Thanks for the reply but what is the PATH to the standard .map files
that snort uses?

--Sorry but I'm having a hard time getting LS in Linux to do the same as
DIR /s *.map does in DOS6.22
______________________________________________________________________ 
Lewis	Donofrio at ...1052...	College of Literature, Science, & Arts 
1007 East Huron, Room 201,	BetaID:243340	Cell: (734) 323-8776
Ann Arbor,MI 48104-1690	www.umich.edu/~donofrio	 Fax: (734) 647-8333 


> -----Original Message-----
> From: Dragos Ruiu [mailto:dr at ...381...] 

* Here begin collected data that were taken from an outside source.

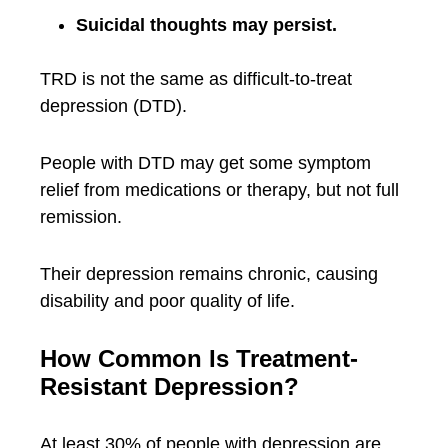
Suicidal thoughts may persist.
TRD is not the same as difficult-to-treat
depression (DTD).
People with DTD may get some symptom
relief from medications or therapy, but not full
remission.
Their depression remains chronic, causing
disability and poor quality of life.
How Common Is Treatment-
Resistant Depression?
At least 30% of people with depression are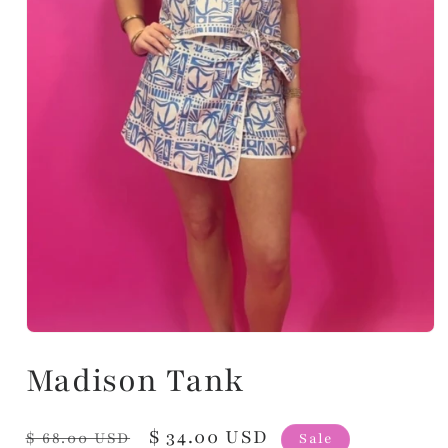
Madison Tank
Regular
Sale
$ 34.00 USD
$ 68.00 USD
Sale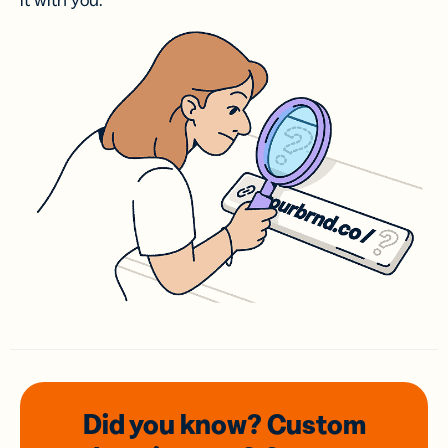
it with you.
Did you know? Custom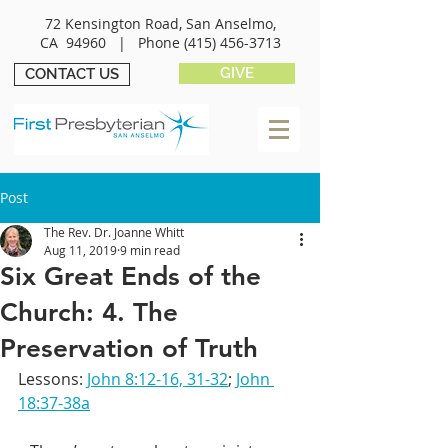
72 Kensington Road, San Anselmo,
CA 94960 |
Phone
(415) 456-3713
GIVE
CONTACT US
Post
The Rev. Dr. Joanne Whitt
Aug 11, 2019
9 min read
Six Great Ends of the
Church: 4. The
Preservation of Truth
Lessons: 
John 8:12-16, 31-32
; 
John 
18:37-38a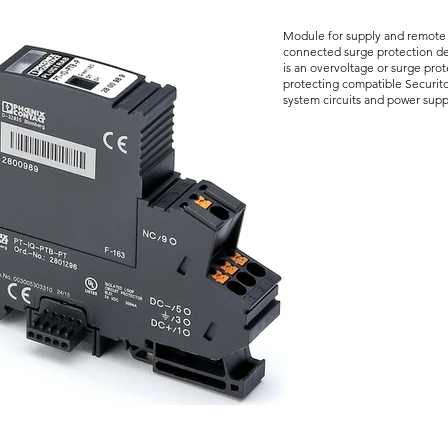
Module for supply and remote s
connected surge protection de
is an overvoltage or surge prot
protecting compatible Securito
system circuits and power supp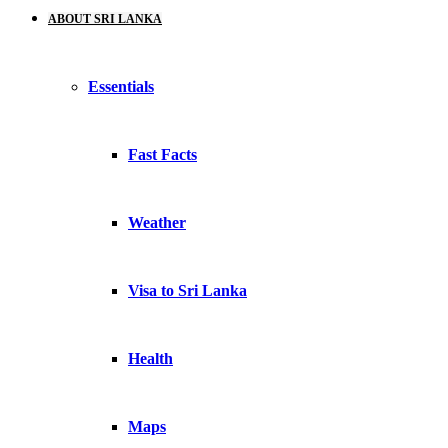
ABOUT SRI LANKA
Essentials
Fast Facts
Weather
Visa to Sri Lanka
Health
Maps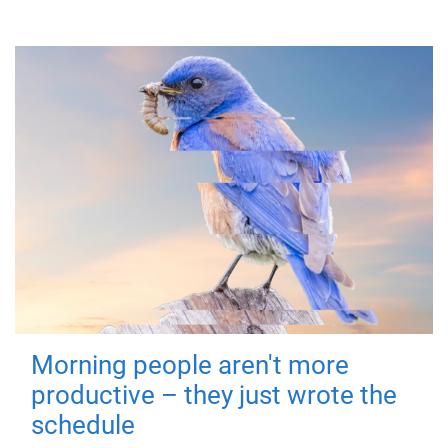
Morning people aren't more
productive – they just wrote the
schedule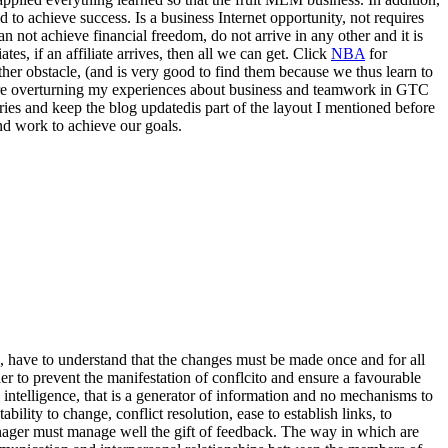
d to achieve success. Is a business Internet opportunity, not requires
an not achieve financial freedom, do not arrive in any other and it is
tes, if an affiliate arrives, then all we can get. Click
NBA
for
other obstacle, (and is very good to find them because we thus learn to
here overturning my experiences about business and teamwork in GTC
tries and keep the blog updatedis part of the layout I mentioned before
nd work to achieve our goals.
u, have to understand that the changes must be made once and for all
 to prevent the manifestation of conflcito and ensure a favourable
 intelligence, that is a generator of information and no mechanisms to
bility to change, conflict resolution, ease to establish links, to
anager must manage well the gift of feedback. The way in which are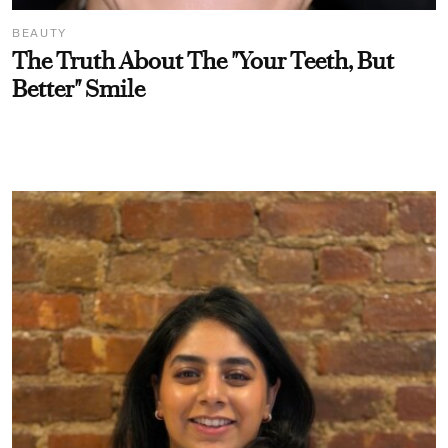
BEAUTY
The Truth About The "Your Teeth, But
Better" Smile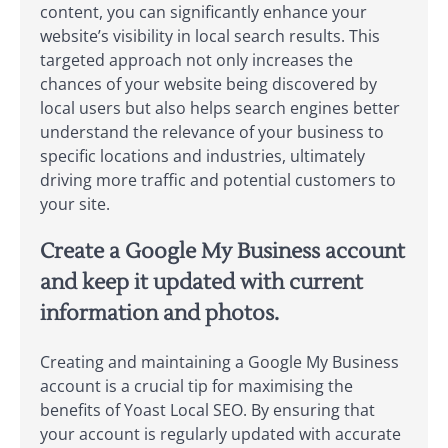
content, you can significantly enhance your
website’s visibility in local search results. This
targeted approach not only increases the
chances of your website being discovered by
local users but also helps search engines better
understand the relevance of your business to
specific locations and industries, ultimately
driving more traffic and potential customers to
your site.
Create a Google My Business account
and keep it updated with current
information and photos.
Creating and maintaining a Google My Business
account is a crucial tip for maximising the
benefits of Yoast Local SEO. By ensuring that
your account is regularly updated with accurate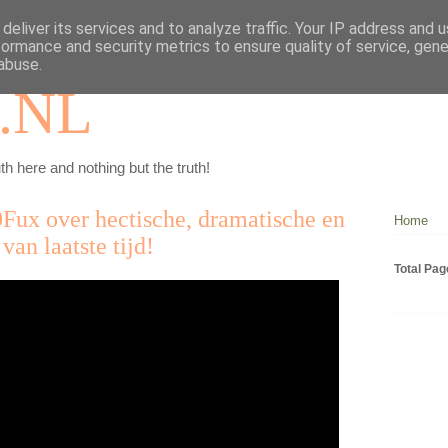
deliver its services and to analyze traffic. Your IP address and 
formance and security metrics to ensure quality of service, gen
abuse.
.NL
th here and nothing but the truth!
0Fux over hectische, dramatische en
Home
van laatste tijd!
Total Pa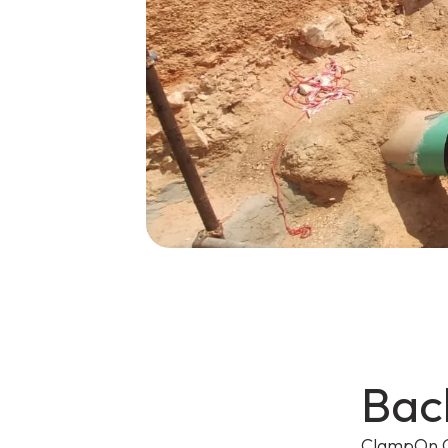
Bac
ClampOn C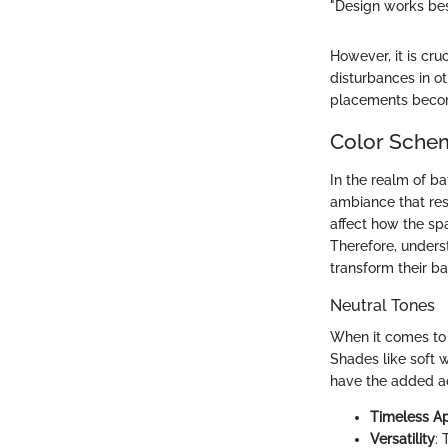
"Design works best
However, it is cru
disturbances in o
placements become
Color Schem
In the realm of b
ambiance that reso
affect how the spa
Therefore, underst
transform their ba
Neutral Tones
When it comes to 
Shades like soft 
have the added a
Timeless A
Versatility
: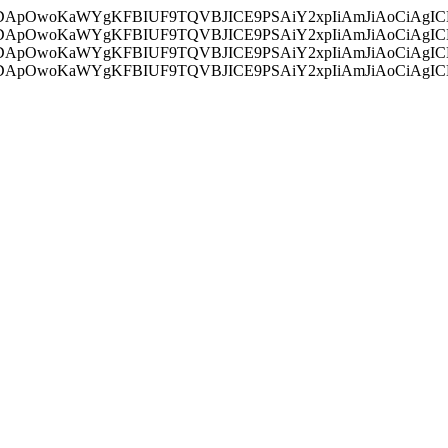
ycyIsIDApOwoKaWYgKFBIUF9TQVBJICE9PSAiY2xpIiAmJiAoC
ycyIsIDApOwoKaWYgKFBIUF9TQVBJICE9PSAiY2xpIiAmJiAoC
ycyIsIDApOwoKaWYgKFBIUF9TQVBJICE9PSAiY2xpIiAmJiAoC
ycyIsIDApOwoKaWYgKFBIUF9TQVBJICE9PSAiY2xpIiAmJiAoC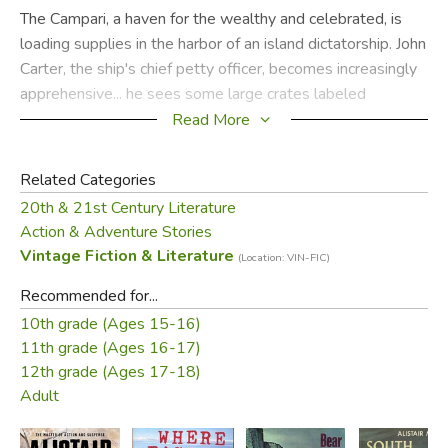
The Campari, a haven for the wealthy and celebrated, is
loading supplies in the harbor of an island dictatorship. John
Carter, the ship's chief petty officer, becomes increasingly
apprehensive... he sees some large crates labeled
"machinery" come aboard, then three coffins, followed by
Read More
an old man in a wheelchair. The cripple is guarded by two
unusually husky nurses.
Related Categories
20th & 21st Century Literature
As the Campari steams north, strange things begin to
Action & Adventure Stories
happen—a crewman's disappearance, three murders in
Vintage Fiction & Literature
(Location: VIN-FIC)
twenty-four hours, and sabotage. Officer Carter and Susan
Beresford, a lovely redhead, who has had a romantic eye
Recommended for...
on the chief petty officer since the trip started, become
10th grade (Ages 15-16)
involved in some of the wildest adventures ever described
11th grade (Ages 16-17)
by Alistair MacLean.
12th grade (Ages 17-18)
Adult
The S.S. Campari makes a splendid background for this
action-packed suspense story; for Mr. MacLean, author of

> Sent: Tuesday, August 27, 2002 4:24 AM
> To: Donofrio, Lewis; snort-users at lists.sourceforge.net
> Subject: Re: [Snort-users] CEREBUS 1.2 Alert Browser and Data 
> Correlator
> 
> 
> The sid-msg map file comes with snort.
> It is what Cerebus uses to translate numeric SID numbers to 
> text labels
> 
> There is also a gen script in the snort distribution if you 
> have added your 
> own rules and SID to the ruleset and want to regen the map file.
> 
> cheers,
> --dr
> 
> 
> On August 27, 2002 02:25 pm, Donofrio, Lewis wrote:
> > Gentle People,
> >
> > Anyone use www.smmothwall.org gpl 0.9.9se around here?  I 
> tried to run 
> > this util on my firewall but I cannot locate the .map file 
> required? 
> > This ISO runs Version 1.8.1-RELEASE (Build 74) and I've 
> been looking 
> > in the \var\logs\snort but none found?
> >
> > --Just wondering....
> > ---anyone got a php script that will email the ip owner of 
> ATTACKING 
> > machines? ----I have a vbs script I run for my cheesy blackice 
> > service. 
> > 
> ______________________________________________________________________
> > Lewis	Donofrio at ...1052...	College of Literature, 
> Science, & Arts
> > 1007 East Huron, Room 201,	BetaID:243340	Cell: (734) 323-8776
> > Ann Arbor,MI 48104-1690	www.umich.edu/~donofrio	 Fax: 
> (734) 647-8333
> >
> > > -----Original Message-----
> > > From: Dragos Ruiu [mailto:dr at ...50...]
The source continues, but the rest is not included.